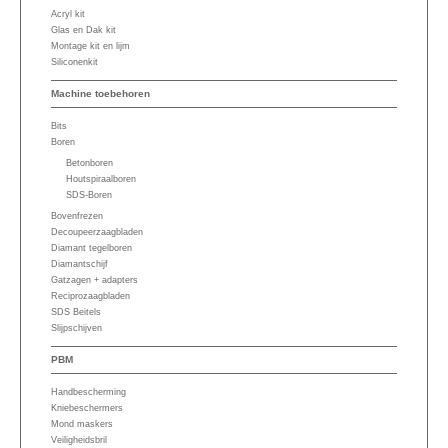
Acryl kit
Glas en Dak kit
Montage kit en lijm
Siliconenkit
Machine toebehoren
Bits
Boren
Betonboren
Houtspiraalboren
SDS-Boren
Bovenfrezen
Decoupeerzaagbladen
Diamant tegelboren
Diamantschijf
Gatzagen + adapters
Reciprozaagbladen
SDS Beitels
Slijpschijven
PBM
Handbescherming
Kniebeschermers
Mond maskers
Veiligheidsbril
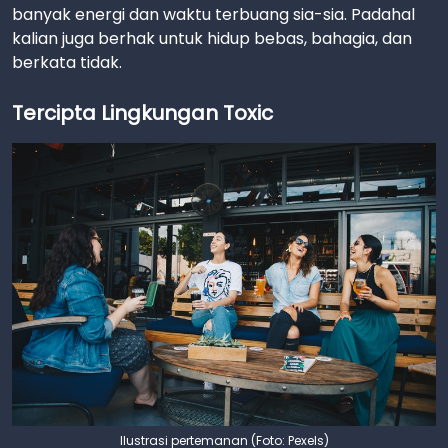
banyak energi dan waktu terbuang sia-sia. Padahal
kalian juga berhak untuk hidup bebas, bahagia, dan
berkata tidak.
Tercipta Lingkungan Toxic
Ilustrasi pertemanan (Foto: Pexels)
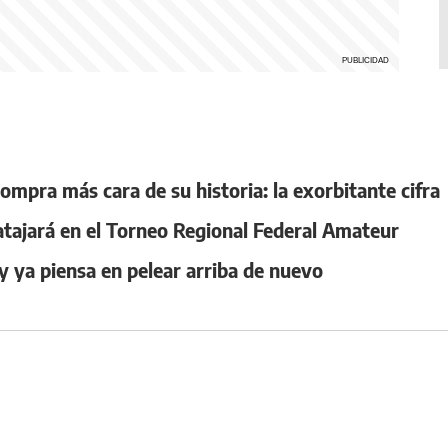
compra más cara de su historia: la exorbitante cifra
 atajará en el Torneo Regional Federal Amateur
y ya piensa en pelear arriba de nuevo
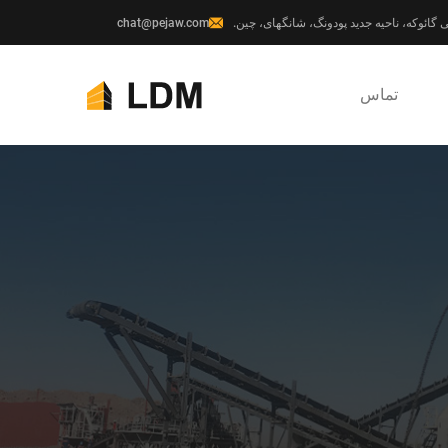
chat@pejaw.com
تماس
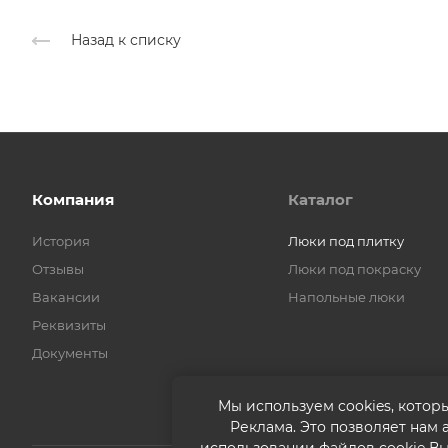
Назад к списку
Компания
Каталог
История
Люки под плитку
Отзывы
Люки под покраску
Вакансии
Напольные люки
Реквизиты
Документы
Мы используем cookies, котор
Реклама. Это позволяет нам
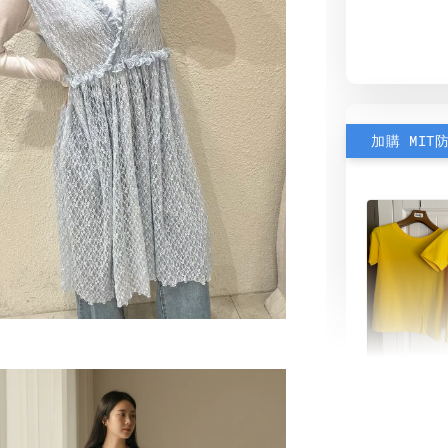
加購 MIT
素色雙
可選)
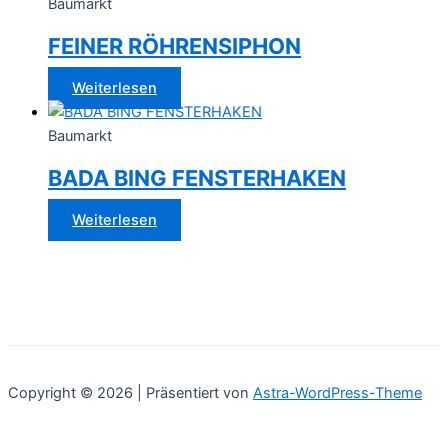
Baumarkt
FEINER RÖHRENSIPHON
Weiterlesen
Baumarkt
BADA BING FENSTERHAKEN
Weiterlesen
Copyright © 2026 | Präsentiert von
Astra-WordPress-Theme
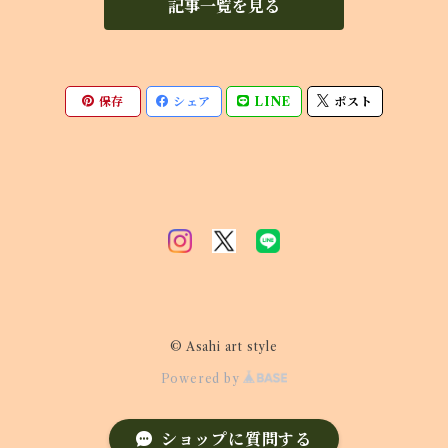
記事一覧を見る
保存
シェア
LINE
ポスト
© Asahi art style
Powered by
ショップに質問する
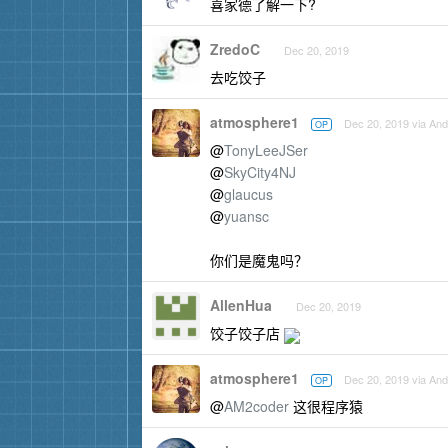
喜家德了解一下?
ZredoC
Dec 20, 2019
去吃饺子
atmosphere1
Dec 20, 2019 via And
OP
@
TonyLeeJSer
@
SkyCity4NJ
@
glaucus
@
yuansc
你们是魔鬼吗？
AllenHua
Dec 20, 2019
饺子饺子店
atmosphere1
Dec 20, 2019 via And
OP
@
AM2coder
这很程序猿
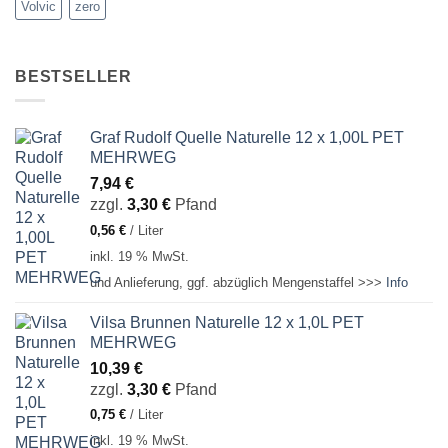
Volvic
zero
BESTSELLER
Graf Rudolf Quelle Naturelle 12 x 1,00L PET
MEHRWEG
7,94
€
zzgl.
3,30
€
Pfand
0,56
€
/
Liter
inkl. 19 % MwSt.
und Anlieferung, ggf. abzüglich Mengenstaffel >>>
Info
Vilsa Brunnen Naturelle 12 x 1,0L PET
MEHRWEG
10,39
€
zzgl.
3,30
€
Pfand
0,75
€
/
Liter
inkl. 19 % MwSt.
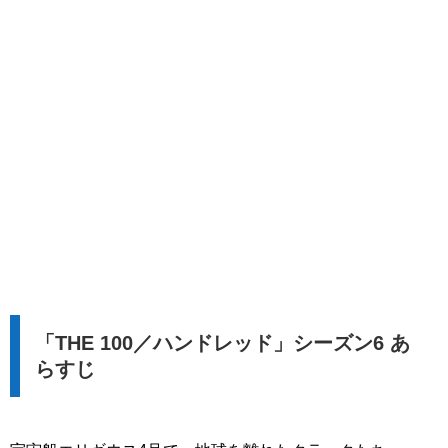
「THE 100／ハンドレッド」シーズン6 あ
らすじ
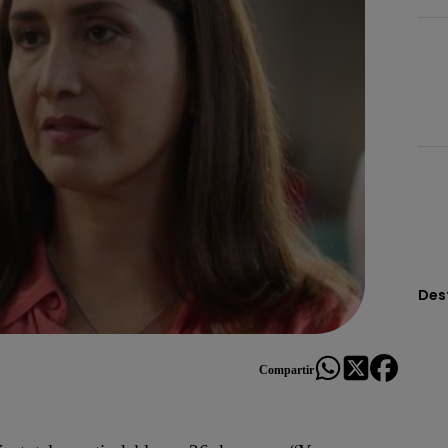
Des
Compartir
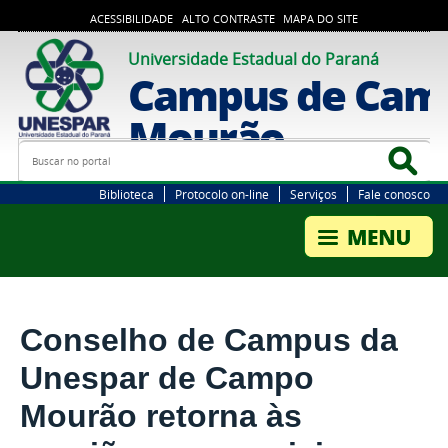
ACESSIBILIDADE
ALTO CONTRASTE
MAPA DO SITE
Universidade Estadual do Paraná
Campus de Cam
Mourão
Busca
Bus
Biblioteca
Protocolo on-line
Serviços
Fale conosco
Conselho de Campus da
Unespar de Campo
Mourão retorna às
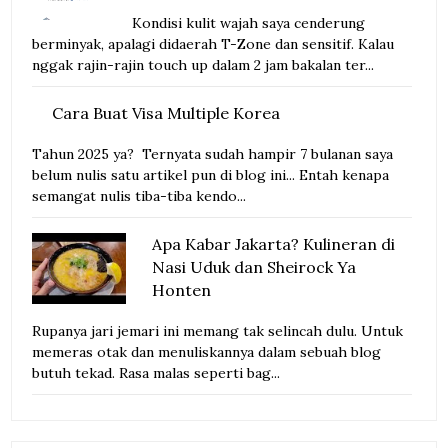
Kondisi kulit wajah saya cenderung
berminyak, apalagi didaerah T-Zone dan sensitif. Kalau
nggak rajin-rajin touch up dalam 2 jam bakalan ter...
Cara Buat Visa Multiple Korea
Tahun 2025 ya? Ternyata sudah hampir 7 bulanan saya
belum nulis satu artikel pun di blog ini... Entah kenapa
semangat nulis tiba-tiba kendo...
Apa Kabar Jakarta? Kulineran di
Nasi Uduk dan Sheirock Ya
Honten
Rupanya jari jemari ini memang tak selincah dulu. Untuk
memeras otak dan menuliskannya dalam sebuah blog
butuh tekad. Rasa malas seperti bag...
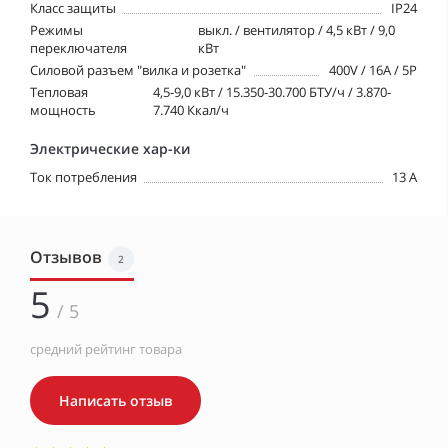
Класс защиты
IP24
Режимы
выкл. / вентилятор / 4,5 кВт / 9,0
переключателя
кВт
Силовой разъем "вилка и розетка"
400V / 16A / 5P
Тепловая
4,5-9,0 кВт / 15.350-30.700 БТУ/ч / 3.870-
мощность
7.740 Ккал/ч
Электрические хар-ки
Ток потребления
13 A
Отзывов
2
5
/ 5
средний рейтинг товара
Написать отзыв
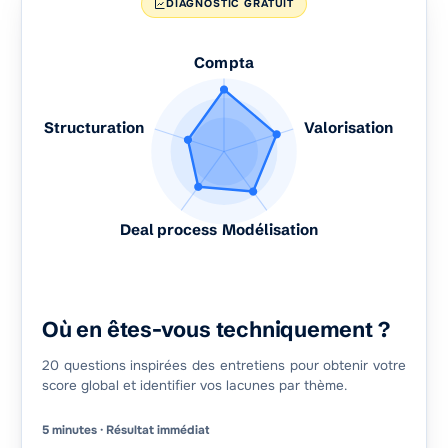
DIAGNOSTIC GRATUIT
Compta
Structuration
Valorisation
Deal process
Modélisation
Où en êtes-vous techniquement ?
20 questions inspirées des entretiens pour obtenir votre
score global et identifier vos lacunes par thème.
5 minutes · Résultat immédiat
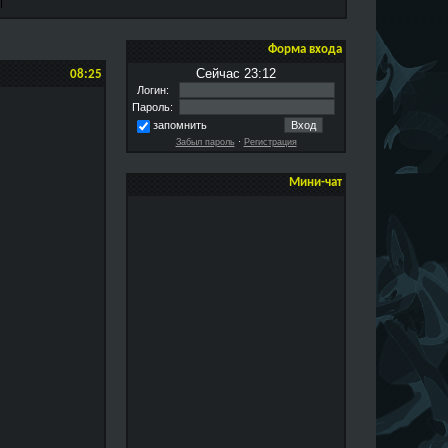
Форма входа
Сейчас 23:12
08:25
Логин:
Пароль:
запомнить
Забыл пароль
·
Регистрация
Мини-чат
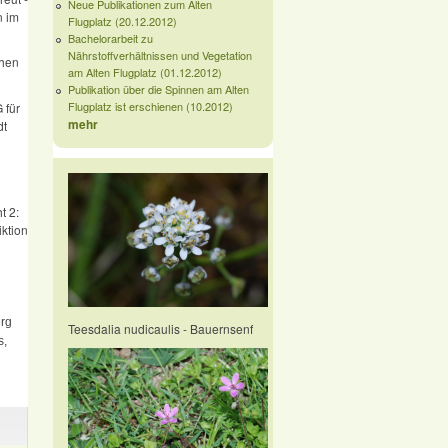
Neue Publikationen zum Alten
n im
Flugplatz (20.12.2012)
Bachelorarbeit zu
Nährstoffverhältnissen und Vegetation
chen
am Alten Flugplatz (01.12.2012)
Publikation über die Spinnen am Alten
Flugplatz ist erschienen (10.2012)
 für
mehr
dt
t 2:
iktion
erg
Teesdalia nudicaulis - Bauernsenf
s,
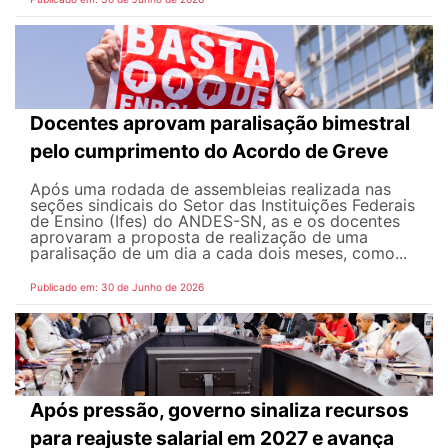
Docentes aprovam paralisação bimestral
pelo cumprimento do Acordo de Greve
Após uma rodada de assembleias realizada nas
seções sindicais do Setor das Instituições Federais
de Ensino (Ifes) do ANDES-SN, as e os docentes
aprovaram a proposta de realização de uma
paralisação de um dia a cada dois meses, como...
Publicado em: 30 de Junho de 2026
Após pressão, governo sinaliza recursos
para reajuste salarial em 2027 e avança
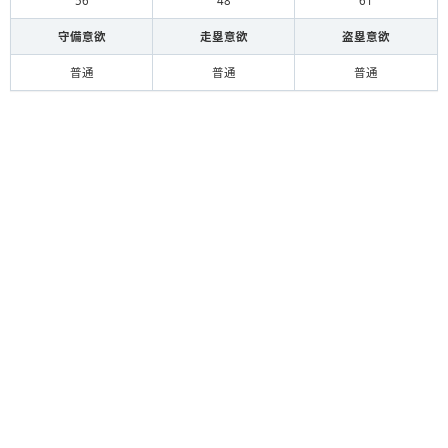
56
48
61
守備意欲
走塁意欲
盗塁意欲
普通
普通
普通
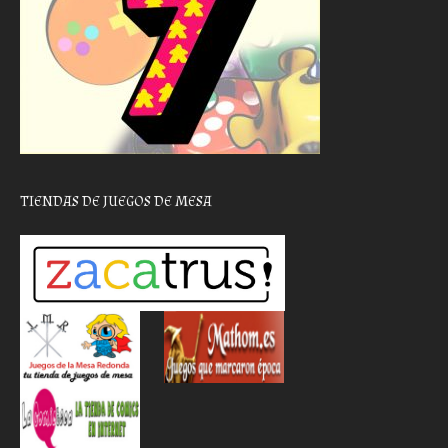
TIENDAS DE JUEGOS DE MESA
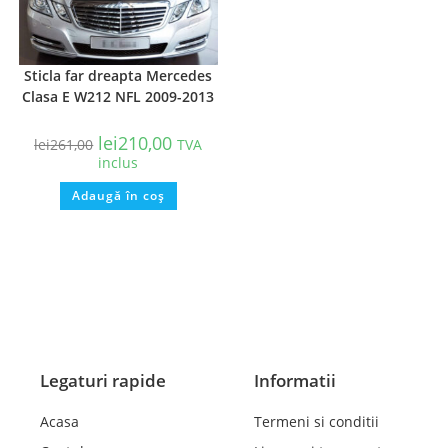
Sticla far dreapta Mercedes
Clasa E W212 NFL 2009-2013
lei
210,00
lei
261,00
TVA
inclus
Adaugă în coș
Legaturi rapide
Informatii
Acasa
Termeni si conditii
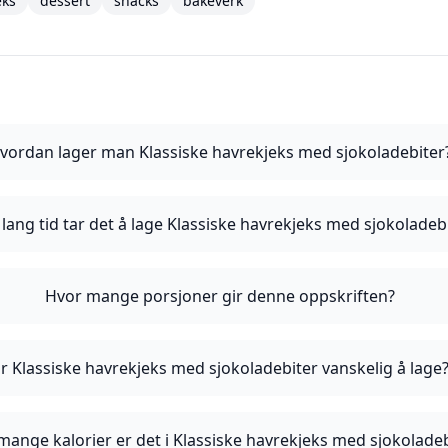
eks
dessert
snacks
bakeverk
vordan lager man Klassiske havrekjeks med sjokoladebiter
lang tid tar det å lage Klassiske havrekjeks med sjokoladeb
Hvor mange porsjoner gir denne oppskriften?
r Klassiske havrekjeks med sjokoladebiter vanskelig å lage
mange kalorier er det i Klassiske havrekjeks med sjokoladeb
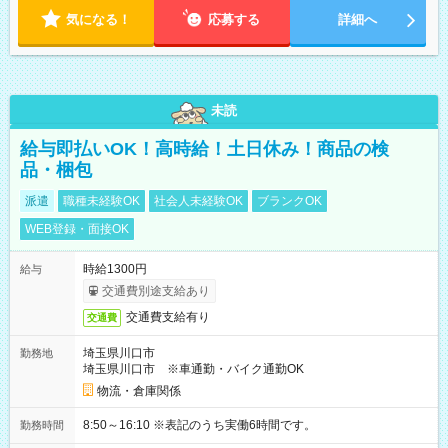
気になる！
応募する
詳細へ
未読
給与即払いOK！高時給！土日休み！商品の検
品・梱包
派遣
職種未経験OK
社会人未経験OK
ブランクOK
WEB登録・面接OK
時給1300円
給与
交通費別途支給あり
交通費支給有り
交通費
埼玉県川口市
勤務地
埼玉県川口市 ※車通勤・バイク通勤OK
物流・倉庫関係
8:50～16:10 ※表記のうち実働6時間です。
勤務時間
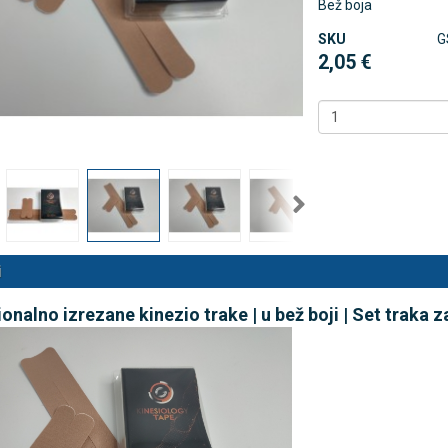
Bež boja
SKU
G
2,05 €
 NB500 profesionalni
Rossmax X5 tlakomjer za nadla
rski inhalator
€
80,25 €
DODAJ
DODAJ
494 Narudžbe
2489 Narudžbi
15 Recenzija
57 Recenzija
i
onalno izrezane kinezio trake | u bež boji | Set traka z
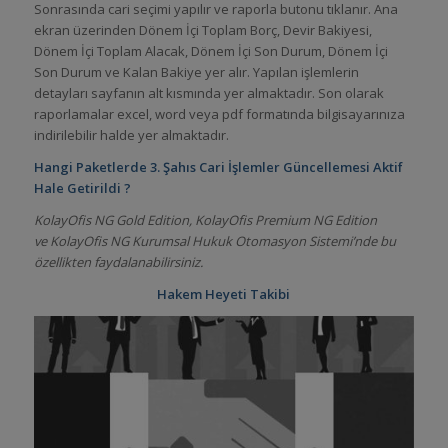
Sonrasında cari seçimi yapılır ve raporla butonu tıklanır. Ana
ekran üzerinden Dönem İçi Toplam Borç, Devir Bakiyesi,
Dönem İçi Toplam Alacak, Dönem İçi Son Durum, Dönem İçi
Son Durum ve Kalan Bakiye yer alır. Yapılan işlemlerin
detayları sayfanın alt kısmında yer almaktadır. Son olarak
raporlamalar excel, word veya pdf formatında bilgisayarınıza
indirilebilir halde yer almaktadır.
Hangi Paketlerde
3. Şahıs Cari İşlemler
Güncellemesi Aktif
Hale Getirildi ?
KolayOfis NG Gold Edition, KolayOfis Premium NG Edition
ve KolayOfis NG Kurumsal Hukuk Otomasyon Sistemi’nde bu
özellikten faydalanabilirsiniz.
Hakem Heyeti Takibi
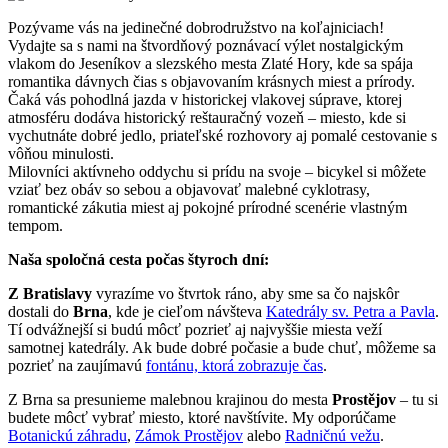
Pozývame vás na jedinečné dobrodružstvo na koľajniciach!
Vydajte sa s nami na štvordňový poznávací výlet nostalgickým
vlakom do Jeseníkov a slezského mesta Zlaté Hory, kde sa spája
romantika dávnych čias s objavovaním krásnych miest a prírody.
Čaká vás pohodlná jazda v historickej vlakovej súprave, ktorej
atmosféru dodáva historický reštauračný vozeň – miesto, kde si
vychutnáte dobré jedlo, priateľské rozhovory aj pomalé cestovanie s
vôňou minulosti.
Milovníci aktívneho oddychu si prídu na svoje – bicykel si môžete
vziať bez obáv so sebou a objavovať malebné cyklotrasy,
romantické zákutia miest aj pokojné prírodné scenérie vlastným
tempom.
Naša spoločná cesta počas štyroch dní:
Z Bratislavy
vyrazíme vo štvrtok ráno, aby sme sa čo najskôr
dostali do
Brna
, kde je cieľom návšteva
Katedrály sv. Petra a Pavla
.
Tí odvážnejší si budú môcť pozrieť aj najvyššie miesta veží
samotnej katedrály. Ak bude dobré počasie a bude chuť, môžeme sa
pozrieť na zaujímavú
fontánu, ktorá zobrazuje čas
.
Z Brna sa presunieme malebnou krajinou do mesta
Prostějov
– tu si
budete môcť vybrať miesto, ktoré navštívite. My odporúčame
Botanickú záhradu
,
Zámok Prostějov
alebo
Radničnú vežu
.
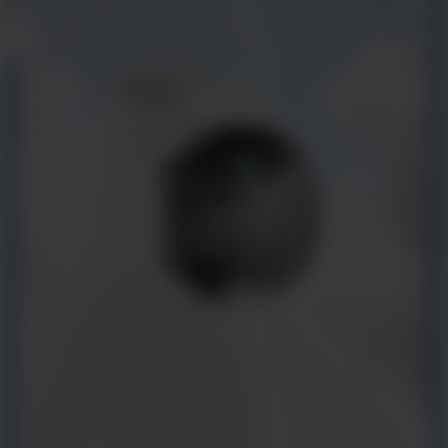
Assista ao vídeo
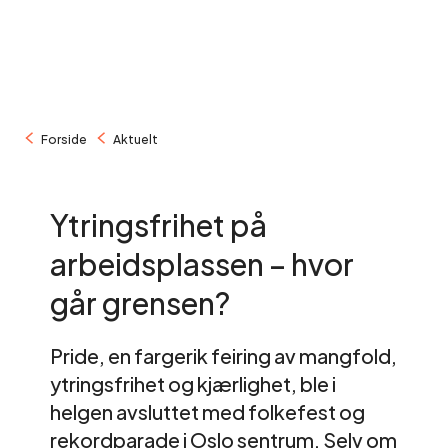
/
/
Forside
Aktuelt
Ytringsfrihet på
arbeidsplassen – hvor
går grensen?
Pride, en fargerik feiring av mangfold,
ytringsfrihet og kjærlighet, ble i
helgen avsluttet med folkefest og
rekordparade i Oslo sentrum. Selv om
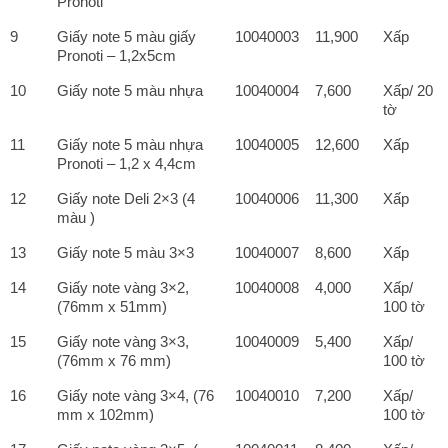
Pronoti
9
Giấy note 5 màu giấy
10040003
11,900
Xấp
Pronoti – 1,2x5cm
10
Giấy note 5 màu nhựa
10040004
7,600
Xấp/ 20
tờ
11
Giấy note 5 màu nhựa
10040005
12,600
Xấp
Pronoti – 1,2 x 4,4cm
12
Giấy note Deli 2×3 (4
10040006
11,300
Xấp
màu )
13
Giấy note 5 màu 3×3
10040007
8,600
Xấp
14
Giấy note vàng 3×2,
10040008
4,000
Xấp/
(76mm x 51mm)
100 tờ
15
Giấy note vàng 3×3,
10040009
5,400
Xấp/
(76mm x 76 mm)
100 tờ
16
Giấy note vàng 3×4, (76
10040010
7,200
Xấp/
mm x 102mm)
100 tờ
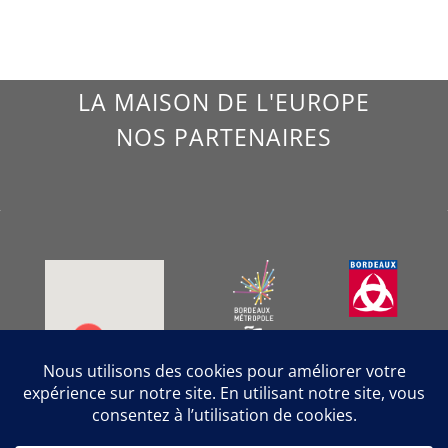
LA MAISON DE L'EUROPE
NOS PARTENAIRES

◇ ◇ ◇ ◇ ◇

- Task description -
Given the word "dobré", show every line of the records that contains it.

- Result below -
vychutnáte dobré jedlo, priateľské rozhovory aj pomalé cestovanie s
samotnej katedrály. Ak bude dobré počasie a bude chuť, môžeme sa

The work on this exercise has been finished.